É possível tratar endocardite em casa?
Fernanda Tessari | Vitor Rosa
O tratamento da endocardite infecciosa inclui a administração de antibióticos por um período de tempo prolongado, sendo frequentes internações hospitalares durante 6 semanas até que se complete a terapia. Entretanto, discute-se a factibilidade de alternativas de tratamento domiciliar visando tanto a redução de custos hospitalares, quanto a possibilidade de alta mais precoce e consequente redução de outras complicações associadas à internação.
Assim, surge a possibilidade de antibioticoterapia parenteral ambulatorial, em que inicia-se a administração de antibióticos intravenosos durante a internação, em geral por pelo menos 2 semanas, e o término do tratamento é realizado após alta hospitalar com apoio de uma equipe multidisciplinar. Entretanto, para que um paciente seja considerado para esta estratégia, vários pontos devem ser levados em consideração:
- O paciente deve apresentar função cognitiva adequada, saúde mental preservada, rede de apoio social estruturada e viver a uma distância aceitável do hospital com possibilidade de deslocamento e contato telefônico;
- Devem ser excluídas complicações da endocardite infecciosa, como eventos embólicos, insuficiência cardíaca, abscessos ou aneurismas;
- O paciente não deve apresentar outras comorbidades que necessitem de hospitalização, como falências orgânicas, focos extra-cardíacos de infecção, hipertensão não controlada, envolvimento neurológico, etc.;
- Deve apresentar acesso intravenoso estável e sinais de boa resposta ao tratamento, como hemoculturas negativas, ausência de febre, queda de marcadores inflamatórios (contagem de leucócitos, PCR), função renal e hepática estáveis e ausência de coagulopatia;
- O eletrocardiograma não pode apresentar bloqueios atrioventriculares de 2º ou 3º grau ou outras arritmias e o ecocardiograma deve demonstrar redução da vegetação, com diâmetros abaixo de 10 mm e ausência de complicações paravalvares.
O paciente deve ser monitorizado com avaliação clínica, laboratorial, eletro e ecocardiográfica regularmente e a qualquer sinal de complicação ou resposta inadequada ao tratamento, deve ser novamente revertido para o tratamento hospitalar.

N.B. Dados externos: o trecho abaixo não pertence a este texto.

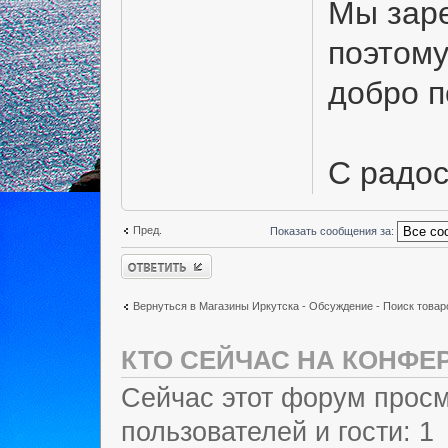
Мы заре
поэтому
добро 
С радо
Пред.
Показать сообщения за:
Ответить
Вернуться в Магазины Иркутска - Обсуждение - Поиск товар
КТО СЕЙЧАС НА КОНФЕ
Сейчас этот форум просм
пользователей и гости: 1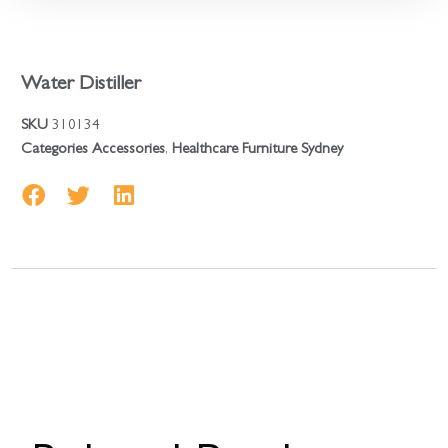
Water Distiller
SKU
310134
Categories
Accessories
,
Healthcare Furniture Sydney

Outro ponto de discussão, e ainda mais polêmico, diz respeito ao uso de antibioticoterapia oral para o tratamento da endocardite infecciosa ambulatorialmente. Em 2018 foi realizado o estudo Partial Oral versus Intravenous Antibiotic Treatment of Endocarditis (POET), que randomizou 400 pacientes adultos com endocardite do lado esquerdo do coração e hemoculturas positivas para Streptococcus, Enterococcus faecalis, Staphylococcus aureus ou Staphylococcus coagulase-negativo. Todos receberam ao menos 10 dias de antibioticoterapia intravenosa e metade deles completaram o tratamento com regime oral ambulatorialmente. Todos os pacientes apresentavam-se clinicamente estáveis, sem evidências de complicações clínicas e ao ecocardiograma transesofágico e com resposta satisfatória ao tratamento inicial. O estudo demonstrou que o tratamento parcialmente oral foi não inferior em termos de mortalidade em relação ao tratamento intravenoso contínuo.
Entretanto, o estudo apresenta várias limitações, como a inclusão apenas de 4 tipos de bactérias, a ausência de resistência bacteriana, mínima representabilidade de usuários de drogas intravenosas e ausência de endocardite do lado direito. Assim, a decisão pela transição para o tratamento oral deve levar em consideração as particularidades de cada paciente, incluindo o risco de complicações, efeitos adversos das medicações, risco de resistência microbiana e contexto socioeconômico, de modo a restringir tal estratégia apenas a casos minuciosamente selecionados.
Referência Bibliográfica
Pericàs, JM, Llopis, J, González-Ramallo, et al. Outpatient Parenteral Antibiotic Treatment (OPAT) for Infective Endocarditis: a Prospective Cohort Study From the GAMES Cohort. Clinical Infectious Diseases. doi:10.1093/cid/ciz030.
Iversen, K, Ihlemann, N, Gill, Su, et al. Partial Oral versus Intravenous Antibiotic Treatment of Endocarditis. New England Journal of Medicine. doi:10.1056/nejmoa1808312.